FWIW, latest version of this patch is here, but it didn't get any
replies since it was posted last Tuesday (and the mail quoted below is
just one day younger):

https://lore.kernel.org/all/20230220180729.23862-1-mario.limonciello@amd.com/

Ciao, Thorsten (wearing his 'the Linux kernel's regression tracker' hat)
--
Everything you wanna know about Linux kernel regression tracking:
https://linux-regtracking.leemhuis.info/about/#tldr
If I did something stupid, please tell me, as explained on that page.

#regzbot poke

On 22.02.23 00:10, Limonciello, Mario wrote:
> [Public]
> 
>> -----Original Message-----
>> From: Jarkko Sakkinen <jarkko@kernel.org>
>> Sent: Tuesday, February 21, 2023 16:53
>> To: Limonciello, Mario <Mario.Limonciello@amd.com>
>> Cc: Thorsten Leemhuis <regressions@leemhuis.info>; James Bottomley
>> <James.Bottomley@hansenpartnership.com>; Jason@zx2c4.com; linux-
>> integrity@vger.kernel.org; linux-kernel@vger.kernel.org;
>> stable@vger.kernel.org; Linus Torvalds <torvalds@linux-foundation.org>;
>> Linux kernel regressions list <regressions@lists.linux.dev>
>> Subject: Re: [PATCH 1/1] tpm: disable hwrng for fTPM on some AMD designs
>>
>> On Fri, Feb 17, 2023 at 08:25:56PM -0600, Limonciello, Mario wrote:
>>> On 2/17/2023 16:05, Jarkko Sakkinen wrote:
>>>
>>>> Perhaps tpm_amd_* ?
>>>
>>> When Jason first proposed this patch I feel the intent was it could cover
>>> multiple deficiencies.
>>> But as this is the only one for now, sure re-naming it is fine.
>>>
>>>>
>>>> Also, just a question: is there any legit use for fTPM's, which are not
>>>> updated?

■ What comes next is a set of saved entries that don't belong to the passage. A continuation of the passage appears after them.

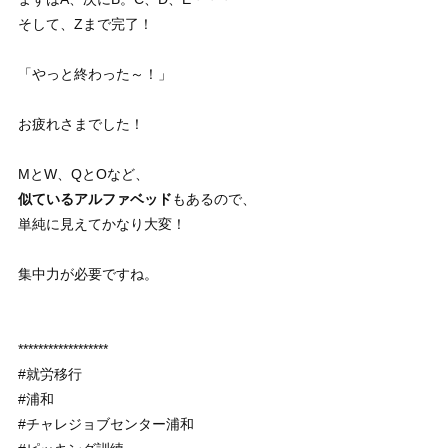
そして、Zまで完了！
「やっと終わった～！」
お疲れさまでした！
MとW、QとOなど、
似ているアルファベッド
もあるので、
単純に見えてかなり大変！
集中力が必要ですね。
******************
#就労移行
#浦和
#チャレジョブセンター浦和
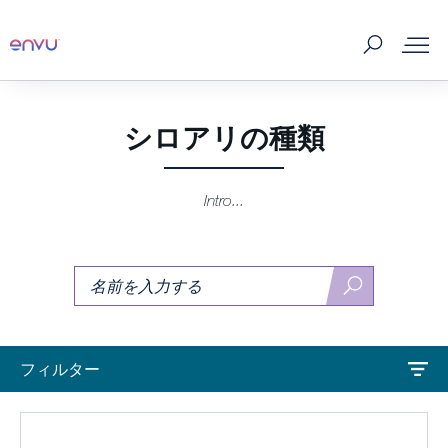
製品一覧
シロアリの種類
シロアリの種類
Intro...
DominoZone
探
探
す
す
技術情報とお客様の声
フィルター
LINE
ニュース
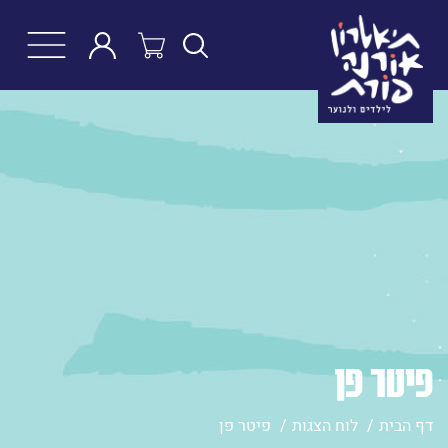
חפש
פיטר פן
דף הבית
לוח הצגות
פיטר פן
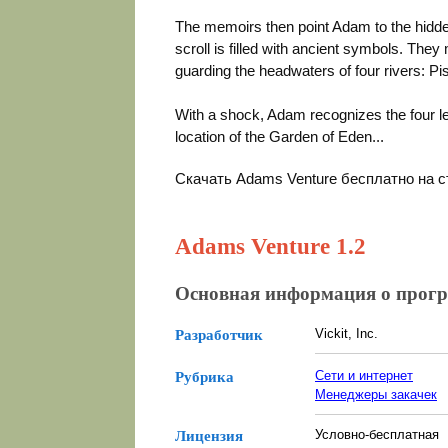
The memoirs then point Adam to the hidden
scroll is filled with ancient symbols. They
guarding the headwaters of four rivers: Pi
With a shock, Adam recognizes the four l
location of the Garden of Eden...
Скачать Adams Venture бесплатно на 
Adams Venture 1.2
Основная информация о прог
Vickit, Inc.
Разработчик
Сети и интернет
Рубрика
Менеджеры закачек
Условно-бесплатная
Лицензия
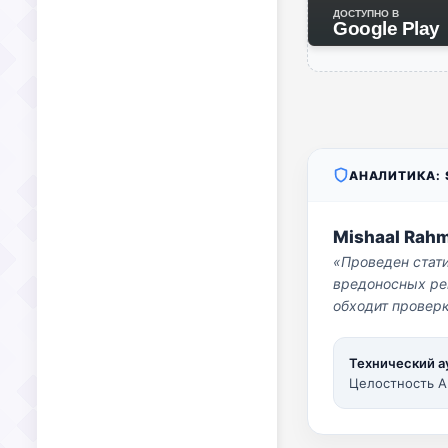
ДОСТУПНО В
Google Play
АНАЛИТИКА: S
Mishaal Rah
«Проведен стат
вредоносных per
обходит проверк
Технический а
Целостность A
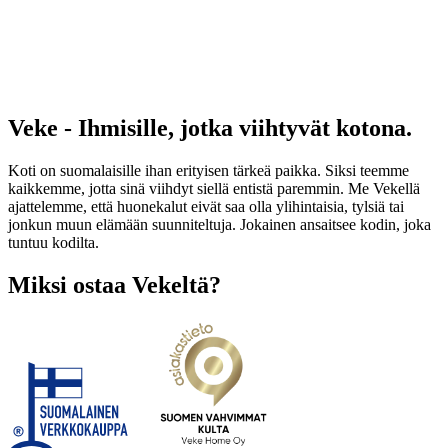
Veke - Ihmisille, jotka viihtyvät kotona.
Koti on suomalaisille ihan erityisen tärkeä paikka. Siksi teemme
kaikkemme, jotta sinä viihdyt siellä entistä paremmin. Me Vekellä
ajattelemme, että huonekalut eivät saa olla ylihintaisia, tylsiä tai
jonkun muun elämään suunniteltuja. Jokainen ansaitsee kodin, joka
tuntuu kodilta.
Miksi ostaa Vekeltä?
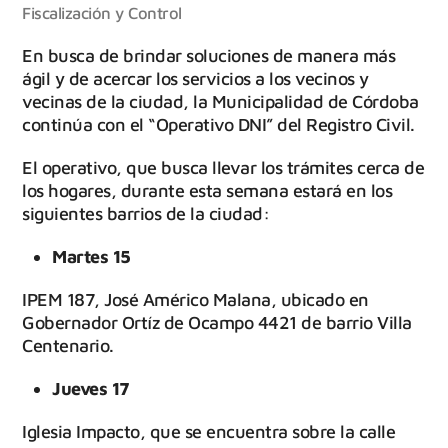
Fiscalización y Control
En busca de brindar soluciones de manera más
ágil y de acercar los servicios a los vecinos y
vecinas de la ciudad, la Municipalidad de Córdoba
continúa con el “Operativo DNI” del Registro Civil.
El operativo, que busca llevar los trámites cerca de
los hogares, durante esta semana estará en los
siguientes barrios de la ciudad:
Martes 15
IPEM 187, José Américo Malana, ubicado en
Gobernador Ortíz de Ocampo 4421 de barrio Villa
Centenario.
Jueves 17
Iglesia Impacto, que se encuentra sobre la calle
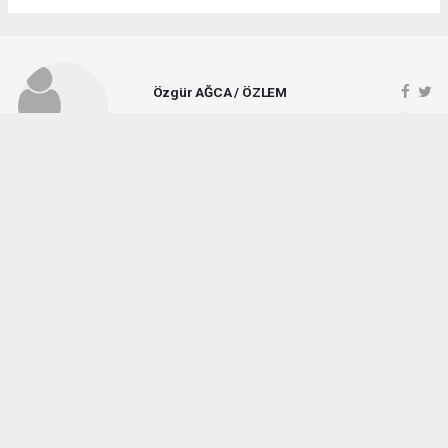
Özgür AĞCA / ÖZLEM
ozlemgazetesi@hotmail.com
Okuyucu Yorumları
(1)
Gönder
Yorum yazarak Topluluk Kuralları’nı kabul etmiş bulunuyor ve vezirkopruozlem.net
sitesine yaptığınız yorumunuzla ilgili doğrudan veya dolaylı tüm sorumluluğu tek
başınıza üstleniyorsunuz. Yazılan tüm yorumlardan site yönetimi hiçbir şekilde
sorumlu tutulamaz.
Okuyucun
(06.08.2026 08:27 - #9733)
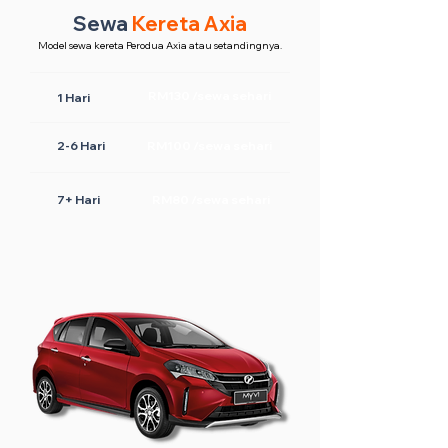
Sewa
Kereta Axia
Model sewa kereta Perodua Axia atau setandingnya.
RM130 /sewa sehari
1 Hari
2-6 Hari
RM100 /sewa sehari
7+ Hari
RM80 /sewa sehari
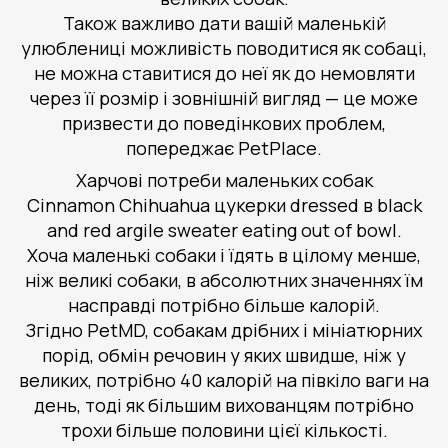
Також важливо дати вашій маленькій
улюблениці можливість поводитися як собаці,
не можна ставитися до неї як до немовляти
через її розмір і зовнішній вигляд — це може
призвести до поведінкових проблем,
попереджає PetPlace.
Харчові потреби маленьких собак
Cinnamon Chihuahua цукерки dressed в black
and red argile sweater eating out of bowl.
Хоча маленькі собаки і їдять в цілому менше,
ніж великі собаки, в абсолютних значеннях їм
насправді потрібно більше калорій.
Згідно PetMD, собакам дрібних і мініатюрних
порід, обмін речовин у яких швидше, ніж у
великих, потрібно 40 калорій на півкіло ваги на
день, тоді як більшим вихованцям потрібно
трохи більше половини цієї кількості.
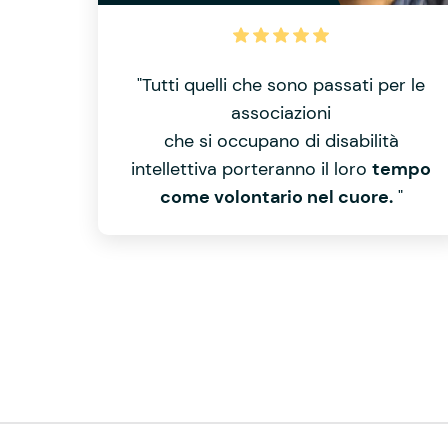
"Tutti quelli che sono passati per le
associazioni
che si occupano di disabilità
intellettiva porteranno il loro
tempo
come volontario nel cuore.
"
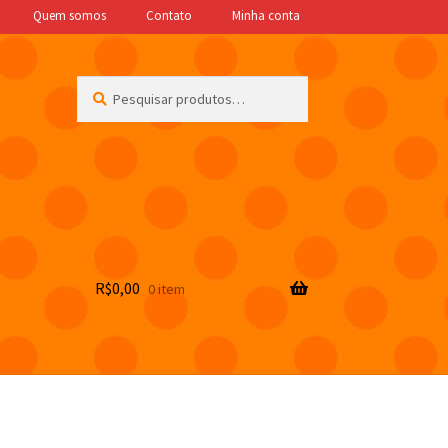
Quem somos
Contato
Minha conta
Pesquisar
Pesquisar
por:
R$
0,00
0 item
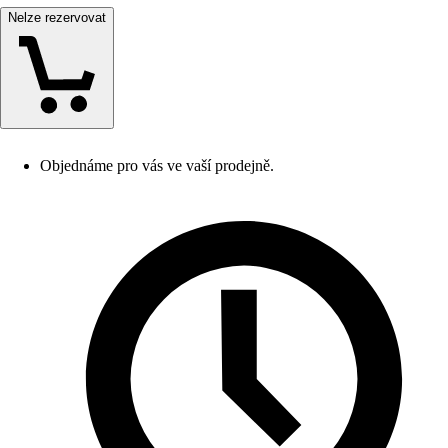
Nelze rezervovat
Objednáme pro vás ve vaší prodejně.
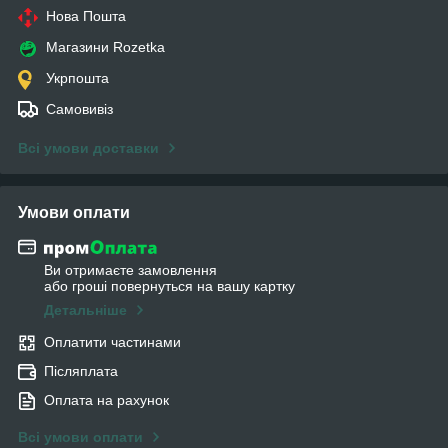
Нова Пошта
Магазини Rozetka
Укрпошта
Самовивіз
Всі умови доставки
Умови оплати
Ви отримаєте замовлення
або гроші повернуться на вашу картку
Детальніше
Оплатити частинами
Післяплата
Оплата на рахунок
Всі умови оплати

I.e. why would want tpm_crb to initialize with a dysfunctional
>>>> firmware?>
>>>> I.e. the existential question is: is it better to workaround the issue and
>>>> let pass through, or make the user aware that the firmware would really
>>>> need an update.
>>>>
>>>
>>> On 2/17/2023 16:35, Jarkko Sakkinen wrote:
>>>>>
>>>>> Hmm, no reply since Mario posted this.
>>>>>
>>>>> Jarkko, James, what's your stance on this? Does the patch look fine
>> from
>>>>> your point of view? And does the situation justify merging this on the
>>>>> last minute for 6.2? Or should we merge it early for 6.3 and then
>>>>> backport to stable?
>>>>>
>>>>> Ciao, Thorsten
>>>>
>>>> As I stated in earlier response: do we want to forbid tpm_crb in this case
>>>> or do we want to pass-through with a faulty firmware?
>>>>
>>>> Not weighting either choice here I just don't see any motivating points
>>>> in the commit message to pick either, that's all.
>>>>
>>>> BR, Jarkko
>>>
>>> Even if you're not using RNG functionality you can still do plenty of other
>>> things with the TPM.  The RNG functionality is what tripped up this issue
>>> though.  All of these issues were only raised because the kernel started
>>> using it by default for RNG and userspace wants random numbers all the
>> time.
>>>
>>> If the firmware was easily updatable from all the OEMs I would lean on
>>> trying to encourage people to update.  But alas this has been available for
>>> over a year and a sizable number of OEMs haven't distributed a fix.
>>>
>>> The major issue I see with forbidding tpm_crb is that users may have been
>>> using the fTPM for something and taking it away in an update could lead to
>> a
>>> no-boot scenario if they're (for example) tying a policy to PCR values and
>>> can no longer access those.
>>>
>>> If the consensus were to go that direction instead I would want to see a
>>> module parameter that lets users turn on the fTPM even knowing this
>> problem
>>> exists so they could recover.  That all seems pretty expensive to me for
>>> this problem.
>>
>> I agree with the last argument.
> 
> FYI, I did send out a v2 and folded in this argument to the commit message
> and adjusted for your feedback.  You might not have found it in your inbox
> yet.
> 
>>
>> I re-read the commit message and
>> https://www.amd.com/en/support/kb/faq/pa-410.
>>
>> Why this scopes down to only rng? Should TPM2_CC_GET_RANDOM also
>> blocked
>> from /dev/tpm0?
>>
> 
> The only reason that this commit was created is because the kernel utilized
> the fTPM for hwrng which triggered the problem.  If that never happened
> this probably wouldn't have been exposed either.
> 
> Yes; I would agree that if someone was to do other fTPM operations over
> an extended period of time it's plausible they can cause the problem too. 
> 
> But picking and choosing functionality to block seems quite arbitrary to me.
>

Jarkko Sakkinen Feb. 27, 2023, 11:14 a.m. UTC | #8

On Mon, Feb 27, 2023 at 11:57:15AM +0100, Thorsten Leemhuis wrote:
> Hi, this is your Linux kernel regression tracker. Top-posting for once,
> to make this easily accessible to everyone.
> 
> Jarkko (or James), what is needed to get this regression resolved? More
> people showed up that are apparently affected by this. Sure, 6.2 is out,
> but it's a regression in 6.1 it thus would be good to fix rather sooner
> than later. Ideally this week, if you ask me.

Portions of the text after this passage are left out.